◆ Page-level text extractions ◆
================
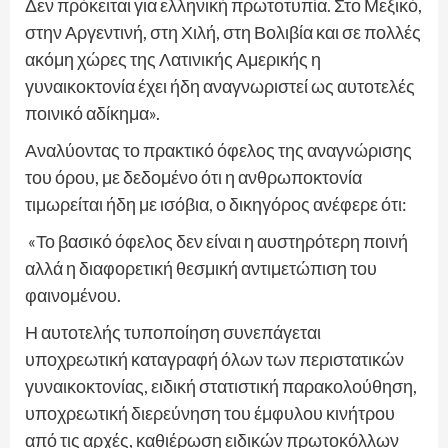
Δεν πρόκειται για ελληνική πρωτοτυπία. Στο Μεξικό,
στην Αργεντινή, στη Χιλή, στη Βολιβία και σε πολλές
ακόμη χώρες της Λατινικής Αμερικής η
γυναικοκτονία έχει ήδη αναγνωριστεί ως αυτοτελές
ποινικό αδίκημα».
Αναλύοντας το πρακτικό όφελος της αναγνώρισης
του όρου, με δεδομένο ότι η ανθρωποκτονία
τιμωρείται ήδη με ισόβια, ο δικηγόρος ανέφερε ότι:
«Το βασικό όφελος δεν είναι η αυστηρότερη ποινή
αλλά η διαφορετική θεσμική αντιμετώπιση του
φαινομένου.
Η αυτοτελής τυποποίηση συνεπάγεται
υποχρεωτική καταγραφή όλων των περιστατικών
γυναικοκτονίας, ειδική στατιστική παρακολούθηση,
υποχρεωτική διερεύνηση του έμφυλου κινήτρου
από τις αρχές, καθιέρωση ειδικών πρωτοκόλλων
================
◆ Problem to solve ◆
Retype the lines above exactly, no pictures.

◆ Answer below ◆
Δεν πρόκειται για ελληνική πρωτοτυπία. Στο Μεξικό,
στην Αργεντινή, στη Χιλή, στη Βολιβία και σε πολλές
ακόμη χώρες της Λατινικής Αμερικής η
γυναικοκτονία έχει ήδη αναγνωριστεί ως αυτοτελές
ποινικό αδίκημα».
Αναλύοντας το πρακτικό όφελος της αναγνώρισης
του όρου, με δεδομένο ότι η ανθρωποκτονία
τιμωρείται ήδη με ισόβια, ο δικηγόρος ανέφερε ότι:
«Το βασικό όφελος δεν είναι η αυστηρότερη ποινή
αλλά η διαφορετική θεσμική αντιμετώπιση του
φαινομένου.
Η αυτοτελής τυποποίηση συνεπάγεται
υποχρεωτική καταγραφή όλων των περιστατικών
γυναικοκτονίας, ειδική στατιστική παρακολούθηση,
υποχρεωτική διερεύνηση του έμφυλου κινήτρου
από τις αρχές, καθιέρωση ειδικών πρωτοκόλλων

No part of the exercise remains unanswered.